Referring to fig. 1 and fig. 2, fig. 1 is a schematic structural diagram of a battery performance detection system according to an embodiment of the present disclosure. Fig. 2 is a schematic structural diagram of a battery voltage detection circuit, a switch circuit, and a load circuit of a battery pack performance detection system according to an embodiment of the present application. The invention provides a battery pack performance detection system, which comprises but is not limited to a battery voltage detection circuit 10, a switch circuit 20, a load circuit 30 and a battery ground connection circuit 40. One end of the battery voltage detection circuit 10 is connected with the positive electrode of the battery pack, and the output end of the battery voltage detection circuit 10 is connected with the acquisition card; one end of the switch circuit 20 is connected to the other end of the battery voltage detection circuit 10, the switch circuit 20 is configured to switch on the battery voltage detection circuit 10 and the load circuit 30 when the switch circuit 20 is turned on, and the switch circuit 20 is configured to switch off the battery voltage detection circuit 10 and the load circuit 30 when the switch circuit 20 is turned off; one end of the load circuit 30 is connected with the other end of the switch circuit 20, and the other end of the load circuit 30 is connected with the cathode of the battery pack; the battery ground connection circuit 40 is connected to one end of the battery voltage detection circuit 10 and the other end of the load circuit 30, respectively.

Specifically, the battery voltage detection circuit 10 includes a first resistor R1, a second resistor R2, and a first capacitor C1. One end of the first resistor R1 is connected with the anode of the battery pack and one end of the switch circuit 20 respectively, and the other end of the first resistor R1 is connected with the acquisition card; one end of the second resistor R2 is connected with the other end of the first resistor R1, and the other end of the second resistor R2 is grounded; one end of the first capacitor C1 is connected to the other end of the first resistor R1, and the other end of the first capacitor C1 is grounded.

The first resistor R1 and the second resistor R2 are common resistors. The resistance value of the first resistor R1 is 469.5-470.5K omega, and the power is 0.25W. For example, the resistance of the first resistor R1 may be, but is not limited to, 470K Ω and 0.25W. The resistance value of the second resistor R2 is 469.5-470.5K omega, and the power is 0.25W. For example, the resistance of the second resistor R2 may be, but is not limited to, 470K Ω and 0.25W. The capacitance value of the first capacitor C1 is 0.1uF.

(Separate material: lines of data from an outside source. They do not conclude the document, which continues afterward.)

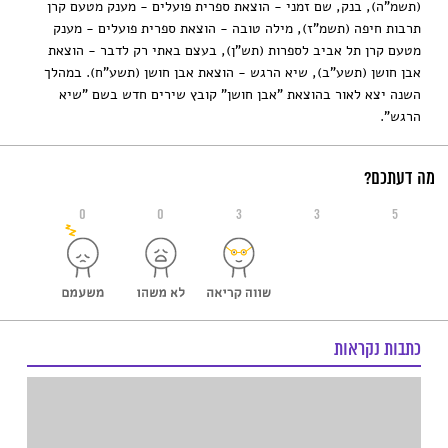
(תשמ"ה), בנק, שם זמני - הוצאת ספרית פועלים - מענק מטעם קרן
תרבות חיפה (תשמ"ז), מילה טובה - הוצאת ספרית פועלים - מענק
מטעם קרן תל אביב לספרות (תש"ן), בעצם באתי רק לדבר - הוצאת
אבן חושן (תשע"ב), שיא הרגש - הוצאת אבן חושן (תשע"ח). במהלך
השנה יצא לאור בהוצאת "אבן חושן" קובץ שירים חדש בשם "שיא
הרגש".
מה דעתכם?
0
0
3
3
5
כתבות נקראות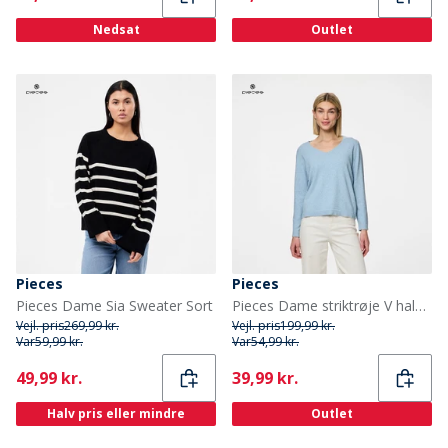
Nedsat
Outlet
Pieces
Pieces
Pieces Dame Sia Sweater Sort
Pieces Dame striktrøje V hals Cashmere Blue
Vejl. pris
269,99 kr.
Vejl. pris
199,99 kr.
Var
59,99 kr.
Var
54,99 kr.
Current
Current
49,99 kr.
39,99 kr.
Halv pris eller mindre
Outlet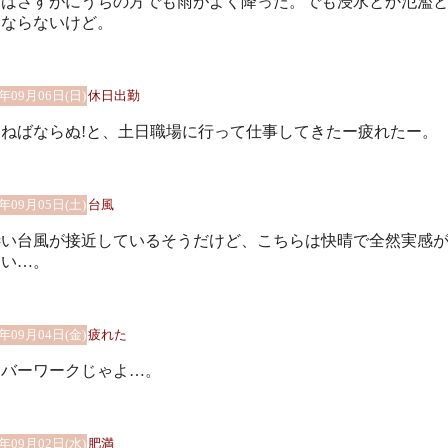
日はさすがにうちの方でも雨がよく降った。でも浸水とか氾濫
はならないけど。
0年09月06日(日)
休日出勤
らねばならぬ!と、土日職場に行って仕事してきたー疲れたー。
0年09月05日(土)
台風
凄い台風が接近しているそうだけど、こちらは快晴で全然実感
ない…。
0年09月04日(金)
疲れた
ーバーワークじゃよ…。
0年09月02日(水)
肥満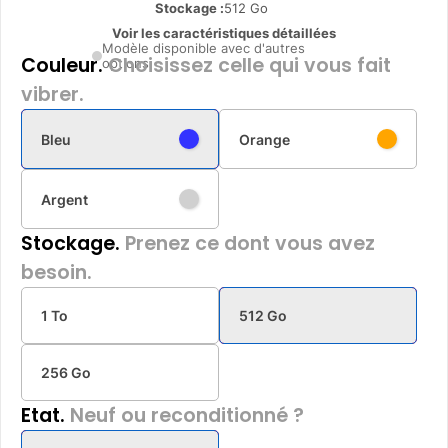
Stockage :
512 Go
Voir les caractéristiques détaillées
Modèle disponible avec d'autres
Couleur.
Choisissez celle qui vous fait
options
vibrer.
Bleu
Orange
Argent
Stockage.
Prenez ce dont vous avez
besoin.
1 To
512 Go
256 Go
Etat.
Neuf ou reconditionné ?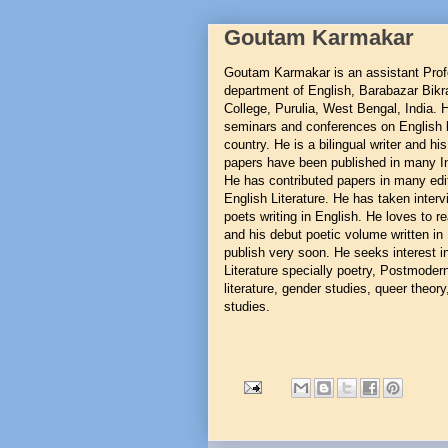
Goutam Karmakar
Goutam Karmakar is an assistant Profe
department of English, Barabazar Bik
College, Purulia, West Bengal, India. 
seminars and conferences on English l
country. He is a bilingual writer and hi
papers have been published in many In
He has contributed papers in many edi
English Literature. He has taken interv
poets writing in English. He loves to r
and his debut poetic volume written in 
publish very soon. He seeks interest i
Literature specially poetry, Postmoder
literature, gender studies, queer theory,
studies.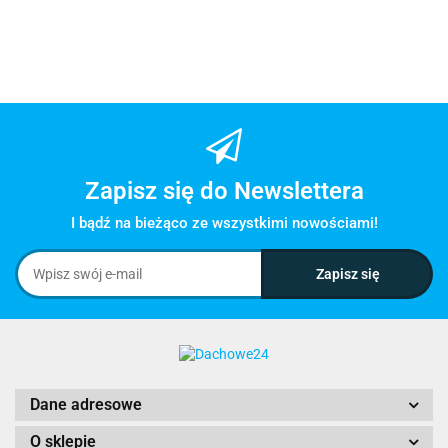
Zapisz się do Newslettera
I bądź na bieżąco ze wszystkimi nowościami!
Dane adresowe
O sklepie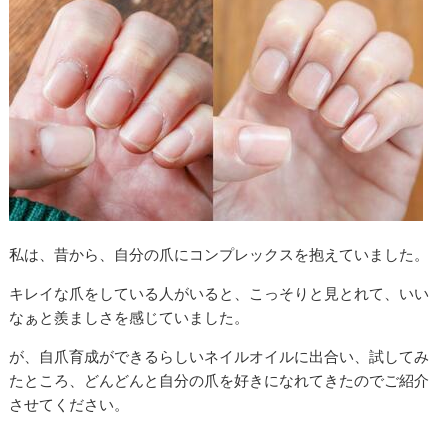
私は、昔から、自分の爪にコンプレックスを抱えていました。
キレイな爪をしている人がいると、こっそりと見とれて、いい
なぁと羨ましさを感じていました。
が、自爪育成ができるらしいネイルオイルに出合い、試してみ
たところ、どんどんと自分の爪を好きになれてきたのでご紹介
させてください。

The switch circuit 20 includes, but is not limited to, a switch K1, one end of the switch K1 is connected to one end of the first resistor R1 and a positive electrode of the battery pack, and the other end of the switch K1 is connected to one end of the load circuit 30.

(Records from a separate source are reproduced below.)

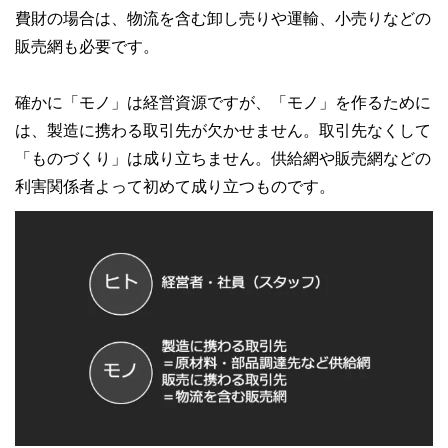
費財の場合は、物流を含む卸し売りや運輸、小売りなどの
販売網も必要です。
確かに「モノ」は経営資源ですが、「モノ」を作るために
は、製造に携わる取引先が欠かせません。取引先なくして
「ものづくり」は成り立ちません。供給網や販売網などの
利害関係者よって初めて成り立つものです。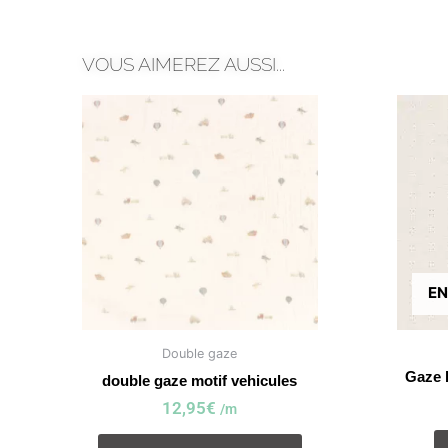
VOUS AIMEREZ AUSSI...
EN
Double gaze
Gaze 
double gaze motif vehicules
12,95
€
/m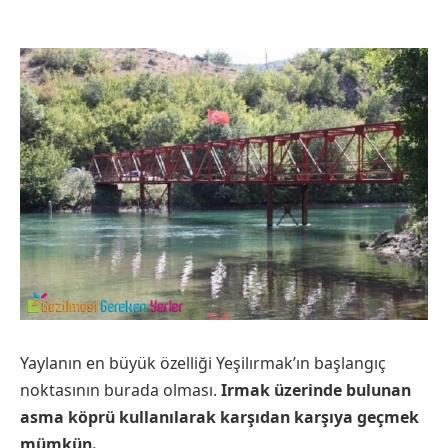
Yaylanın en büyük özelliği Yeşilırmak’ın başlangıç
noktasının burada olması.
Irmak üzerinde bulunan
asma köprü kullanılarak karşıdan karşıya geçmek
mümkün.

The load circuit 30 includes, but is not limited to, a third resistor R3, one end of the third resistor R3 is connected to the other end of the switch K1, and the other end of the third resistor R3 is connected to the negative electrode of the battery pack. The resistance value of the third resistor R3 is 29.7-30.3 omega, and the power is 5W. For example, the resistance of the third resistor R3 is 30 Ω, and the power is 5W.

Referring to fig. 3, fig. 3 is a schematic structural diagram of a battery ground connection circuit of a battery performance detection system according to an embodiment of the present disclosure. The battery ground connection circuit 40 includes, but is not limited to, a relay K2 and a diode D1. The type of the relay K2 is JZC-102M, a pin 1 of the relay K2 is connected with the anode of the battery pack, a pin 3 of the relay K2 is connected with the cathode of the battery pack, a pin 5 of the relay K2 is connected with a switching signal, and a pin 4 of the relay K2 is connected with a power supply; the positive pole of the diode D1 is connected with the pin 5 of the relay K2, and the negative pole of the diode D1 is connected with the pin 4 of the relay K2.

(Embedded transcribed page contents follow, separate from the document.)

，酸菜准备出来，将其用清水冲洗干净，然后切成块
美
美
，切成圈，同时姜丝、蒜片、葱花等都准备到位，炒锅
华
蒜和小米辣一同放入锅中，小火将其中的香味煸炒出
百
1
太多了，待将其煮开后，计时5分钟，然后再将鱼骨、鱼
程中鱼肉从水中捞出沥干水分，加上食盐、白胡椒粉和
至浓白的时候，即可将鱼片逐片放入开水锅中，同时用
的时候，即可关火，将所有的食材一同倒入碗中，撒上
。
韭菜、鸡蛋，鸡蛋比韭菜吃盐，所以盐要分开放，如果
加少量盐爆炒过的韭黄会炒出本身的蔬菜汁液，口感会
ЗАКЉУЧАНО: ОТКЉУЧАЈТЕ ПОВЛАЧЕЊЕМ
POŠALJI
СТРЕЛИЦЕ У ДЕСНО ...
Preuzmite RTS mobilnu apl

In order to further explain the working principle of the battery pack performance detection system of the present invention, the present invention also provides a detection method of the battery pack performance detection system after being powered on, the detection method does not belong to the protection scope of the present invention, and is only used for further explanation and understanding of the structure of the battery pack performance detection system of the present invention: the detection method of the battery pack performance detection system after being powered on comprises the following steps:

the switch K1 is turned off, the positive electrode of the battery pack is connected to one end of the battery voltage detection circuit 10, and the negative electrode of the battery pack is connected to the other end of the load circuit 30. And closing the relay K2, connecting a pin 1 of the relay K2 with the anode of the battery pack, and connecting a pin 3 of the relay K2 with the cathode of the battery pack. The open-circuit voltage of the battery pack is collected through the collection card, and the open-circuit voltage of the battery pack is measured through one end of the battery voltage detection circuit 10. And after the open-circuit voltages of all batteries included in the battery pack are completely measured, switching on the switch K1 to enable the load circuit 30 to be connected, collecting the closed voltage of the battery pack through the collecting card again, repeatedly switching off the switch K1 after the battery pack is completely measured, connecting the anode of the battery pack with one end of the battery voltage detection circuit 10, connecting the cathode of the battery pack with the other end of the load circuit 30, and measuring the next battery pack until all the battery packs are completely measured.

Specifically, firstly, AD sampling is used for measuring the open-circuit voltage of the battery by using an acquisition card, namely, the A4 AI0 end is connected with the acquisition card to measure the open-circuit voltage of the battery, the DY GZ1+ end is connected with the anodes of the group of battery packs, when all the open-circuit voltages of the batteries of the group of battery packs are completely measured and are normal, the switch K1 is switched on, the A2 CH1 end and the A2 COM1 end are communicated in a closed mode, and at the moment, the third resistor R3 is switched into a circuit to serve as a load. And measuring the on-load voltage of the battery pack by AD sampling, disconnecting the switch K1 after the test is finished, testing the on-load voltage of the next battery pack, and closing all switches after the test of the on-load voltage of all the battery packs is finished, thus finishing the test.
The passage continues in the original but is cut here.